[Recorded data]
--------------------------------

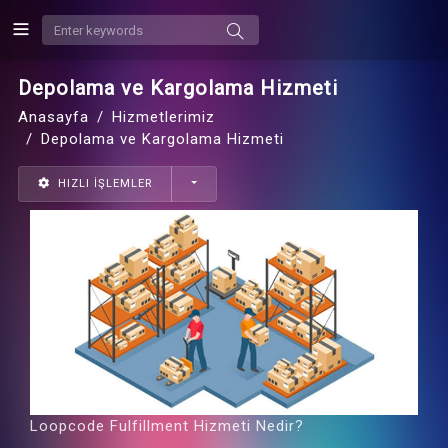
Depolama ve Kargolama Hizmeti
Anasayfa
Hizmetlerimiz
Depolama ve Kargolama Hizmeti
HIZLI İŞLEMLER
Loopcode Fulfillment Hizmeti Nedir?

--------------------------------

Description of the task ->
Retype each line above exactly and leave out any picture.

Answer to the exercise ->
Depolama ve Kargolama Hizmeti
Anasayfa
Hizmetlerimiz
Depolama ve Kargolama Hizmeti
HIZLI İŞLEMLER
Loopcode Fulfillment Hizmeti Nedir?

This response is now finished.